# [EXERCISE OBJECTIVE]
What number of lines in the data below contain the string "great"? Answer with that number alone.

───── EXTRACTED ENTRIES

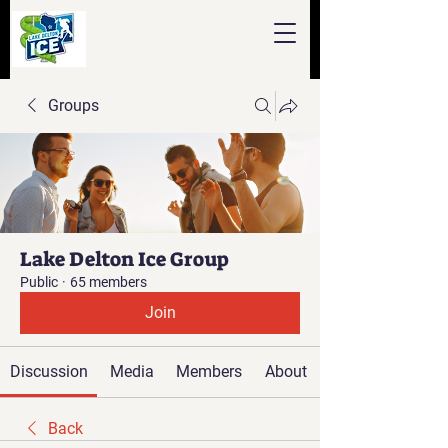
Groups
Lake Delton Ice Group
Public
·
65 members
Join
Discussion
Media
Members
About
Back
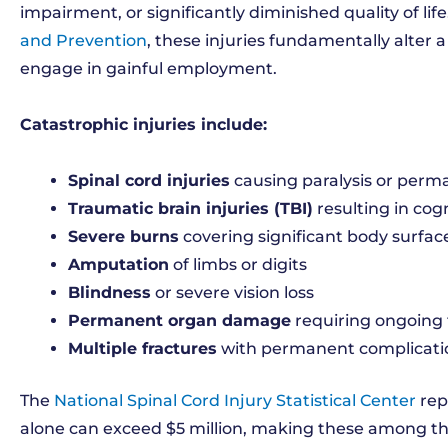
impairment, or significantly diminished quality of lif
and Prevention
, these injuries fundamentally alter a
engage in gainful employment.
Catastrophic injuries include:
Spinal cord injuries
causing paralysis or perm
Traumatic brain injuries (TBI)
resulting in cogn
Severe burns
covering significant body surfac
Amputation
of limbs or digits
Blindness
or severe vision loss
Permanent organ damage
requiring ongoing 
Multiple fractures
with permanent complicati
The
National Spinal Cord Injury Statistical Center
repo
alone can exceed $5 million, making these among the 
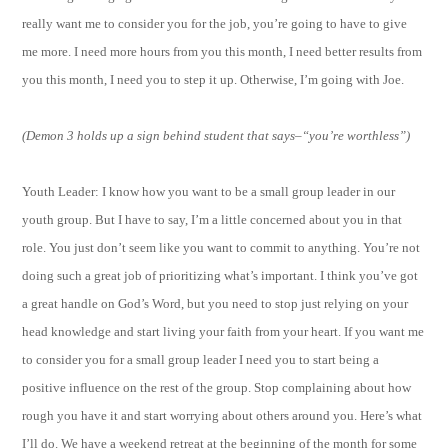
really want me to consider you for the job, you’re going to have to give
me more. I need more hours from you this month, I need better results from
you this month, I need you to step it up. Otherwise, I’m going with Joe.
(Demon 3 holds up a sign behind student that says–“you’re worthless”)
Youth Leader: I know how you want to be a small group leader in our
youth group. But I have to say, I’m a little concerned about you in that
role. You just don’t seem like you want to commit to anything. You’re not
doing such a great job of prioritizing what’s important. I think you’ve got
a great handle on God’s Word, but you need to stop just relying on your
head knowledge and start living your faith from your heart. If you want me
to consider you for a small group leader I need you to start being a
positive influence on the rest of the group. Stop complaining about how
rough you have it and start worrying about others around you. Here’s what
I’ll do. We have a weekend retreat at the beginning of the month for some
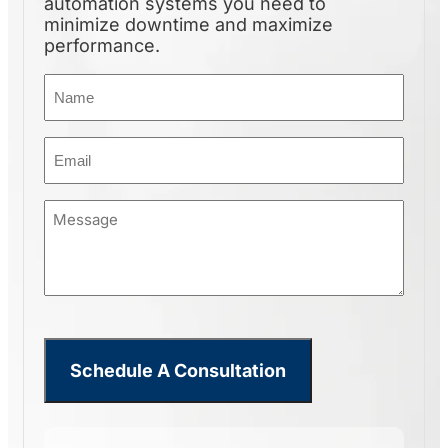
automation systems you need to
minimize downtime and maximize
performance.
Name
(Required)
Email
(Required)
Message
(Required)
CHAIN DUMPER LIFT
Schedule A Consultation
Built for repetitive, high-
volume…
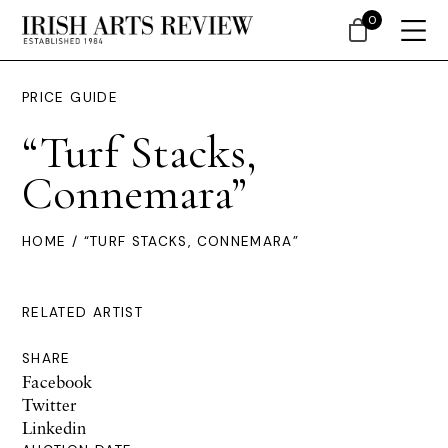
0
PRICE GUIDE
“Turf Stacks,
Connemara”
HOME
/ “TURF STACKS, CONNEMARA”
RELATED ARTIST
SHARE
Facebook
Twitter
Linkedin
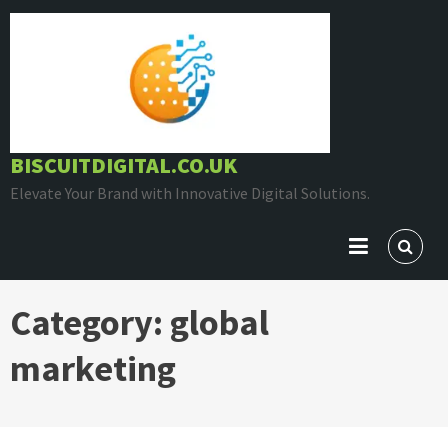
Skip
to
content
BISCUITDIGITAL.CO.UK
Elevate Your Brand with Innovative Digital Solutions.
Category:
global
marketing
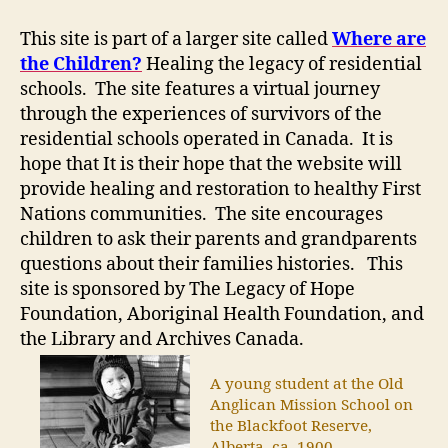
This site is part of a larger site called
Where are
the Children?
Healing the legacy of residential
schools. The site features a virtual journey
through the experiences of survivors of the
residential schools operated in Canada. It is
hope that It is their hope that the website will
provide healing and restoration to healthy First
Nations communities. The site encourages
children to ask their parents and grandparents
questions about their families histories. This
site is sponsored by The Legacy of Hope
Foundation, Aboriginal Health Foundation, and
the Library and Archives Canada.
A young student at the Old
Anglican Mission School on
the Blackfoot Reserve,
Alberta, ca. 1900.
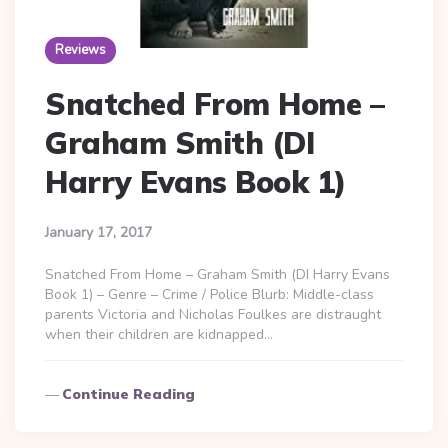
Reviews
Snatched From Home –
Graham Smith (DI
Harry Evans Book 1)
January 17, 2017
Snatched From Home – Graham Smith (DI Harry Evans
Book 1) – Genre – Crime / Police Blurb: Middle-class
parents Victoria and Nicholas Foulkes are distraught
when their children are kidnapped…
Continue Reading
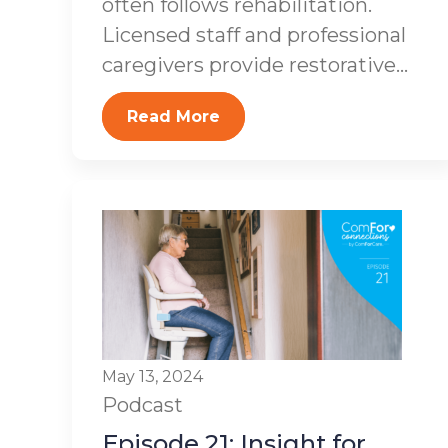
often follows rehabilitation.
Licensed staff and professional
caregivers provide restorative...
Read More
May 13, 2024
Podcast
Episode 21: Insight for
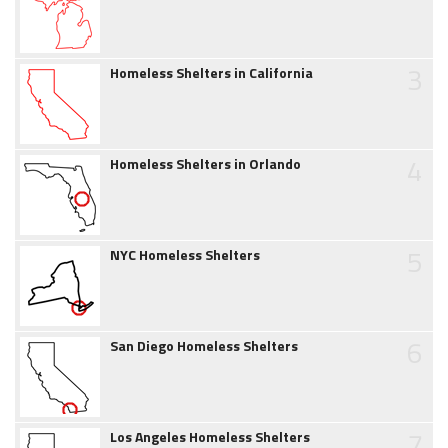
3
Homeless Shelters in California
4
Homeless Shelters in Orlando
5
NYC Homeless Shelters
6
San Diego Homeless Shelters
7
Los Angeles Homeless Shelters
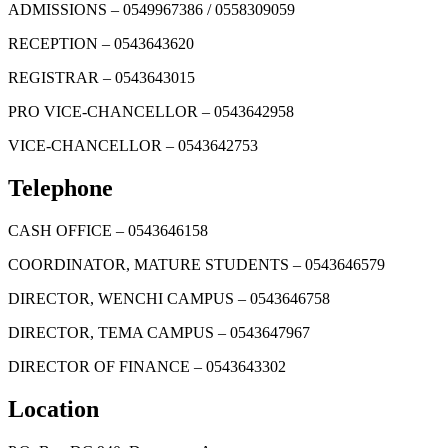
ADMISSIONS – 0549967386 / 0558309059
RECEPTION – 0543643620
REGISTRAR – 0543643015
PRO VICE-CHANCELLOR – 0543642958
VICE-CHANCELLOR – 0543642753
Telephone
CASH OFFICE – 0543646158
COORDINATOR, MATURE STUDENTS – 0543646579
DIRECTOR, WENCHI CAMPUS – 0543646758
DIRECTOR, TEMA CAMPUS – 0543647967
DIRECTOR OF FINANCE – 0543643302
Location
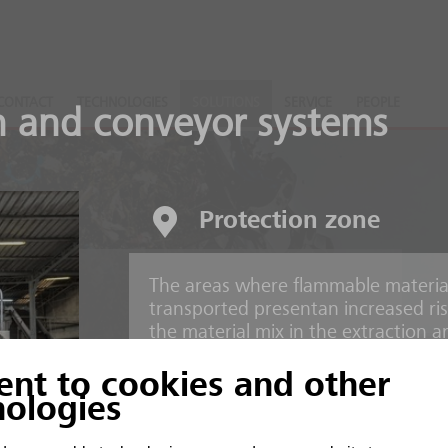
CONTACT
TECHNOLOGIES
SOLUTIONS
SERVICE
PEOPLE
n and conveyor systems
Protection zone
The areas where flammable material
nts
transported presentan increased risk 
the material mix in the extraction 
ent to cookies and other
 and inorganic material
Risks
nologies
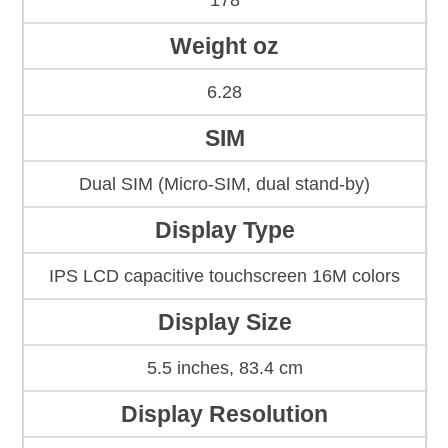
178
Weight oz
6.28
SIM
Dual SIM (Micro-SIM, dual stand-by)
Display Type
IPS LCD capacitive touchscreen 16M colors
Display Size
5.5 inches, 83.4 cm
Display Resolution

──────────

# [TASK SOLUTION]
2